Given information Start Marker

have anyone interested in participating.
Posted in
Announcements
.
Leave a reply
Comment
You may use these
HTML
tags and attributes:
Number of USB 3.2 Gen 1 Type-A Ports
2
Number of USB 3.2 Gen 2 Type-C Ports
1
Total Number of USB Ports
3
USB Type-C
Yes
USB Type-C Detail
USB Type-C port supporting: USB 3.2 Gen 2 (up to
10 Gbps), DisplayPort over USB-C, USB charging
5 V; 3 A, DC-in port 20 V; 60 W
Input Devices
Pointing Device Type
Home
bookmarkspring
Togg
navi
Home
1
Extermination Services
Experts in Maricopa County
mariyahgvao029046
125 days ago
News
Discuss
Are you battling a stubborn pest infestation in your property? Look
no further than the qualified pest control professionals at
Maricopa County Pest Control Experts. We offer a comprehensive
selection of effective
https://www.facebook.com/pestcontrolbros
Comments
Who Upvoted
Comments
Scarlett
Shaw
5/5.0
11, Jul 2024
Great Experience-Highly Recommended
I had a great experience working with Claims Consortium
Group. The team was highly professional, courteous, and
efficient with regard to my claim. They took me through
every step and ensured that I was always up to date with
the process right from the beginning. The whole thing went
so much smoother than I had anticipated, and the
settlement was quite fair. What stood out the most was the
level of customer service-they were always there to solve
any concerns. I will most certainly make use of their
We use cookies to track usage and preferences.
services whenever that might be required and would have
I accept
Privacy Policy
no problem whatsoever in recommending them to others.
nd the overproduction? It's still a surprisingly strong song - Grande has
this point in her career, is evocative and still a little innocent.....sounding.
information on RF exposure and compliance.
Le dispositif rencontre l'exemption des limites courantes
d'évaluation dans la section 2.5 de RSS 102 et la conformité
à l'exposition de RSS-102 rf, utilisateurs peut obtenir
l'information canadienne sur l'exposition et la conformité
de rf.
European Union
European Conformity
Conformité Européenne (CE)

Given information End Marker

Repeat each record exactly, leaving nothing out.

have anyone interested in participating.
Posted in
Announcements
.
Leave a reply
Comment
You may use these
HTML
tags and attributes:
Number of USB 3.2 Gen 1 Type-A Ports
2
Number of USB 3.2 Gen 2 Type-C Ports
1
Total Number of USB Ports
3
USB Type-C
Yes
USB Type-C Detail
USB Type-C port supporting: USB 3.2 Gen 2 (up to
10 Gbps), DisplayPort over USB-C, USB charging
5 V; 3 A, DC-in port 20 V; 60 W
Input Devices
Pointing Device Type
Home
bookmarkspring
Togg
navi
Home
1
Extermination Services
Experts in Maricopa County
mariyahgvao029046
125 days ago
News
Discuss
Are you battling a stubborn pest infestation in your property? Look
no further than the qualified pest control professionals at
Maricopa County Pest Control Experts. We offer a comprehensive
selection of effective
https://www.facebook.com/pestcontrolbros
Comments
Who Upvoted
Comments
Scarlett
Shaw
5/5.0
11, Jul 2024
Great Experience-Highly Recommended
I had a great experience working with Claims Consortium
Group. The team was highly professional, courteous, and
efficient with regard to my claim. They took me through
every step and ensured that I was always up to date with
the process right from the beginning. The whole thing went
so much smoother than I had anticipated, and the
settlement was quite fair. What stood out the most was the
level of customer service-they were always there to solve
any concerns. I will most certainly make use of their
We use cookies to track usage and preferences.
services whenever that might be required and would have
I accept
Privacy Policy
no problem whatsoever in recommending them to others.
nd the overproduction? It's still a surprisingly strong song - Grande has
this point in her career, is evocative and still a little innocent.....sounding.
information on RF exposure and compliance.
Le dispositif rencontre l'exemption des limites courantes
d'évaluation dans la section 2.5 de RSS 102 et la conformité
à l'exposition de RSS-102 rf, utilisateurs peut obtenir
l'information canadienne sur l'exposition et la conformité
de rf.
European Union
European Conformity
Conformité Européenne (CE)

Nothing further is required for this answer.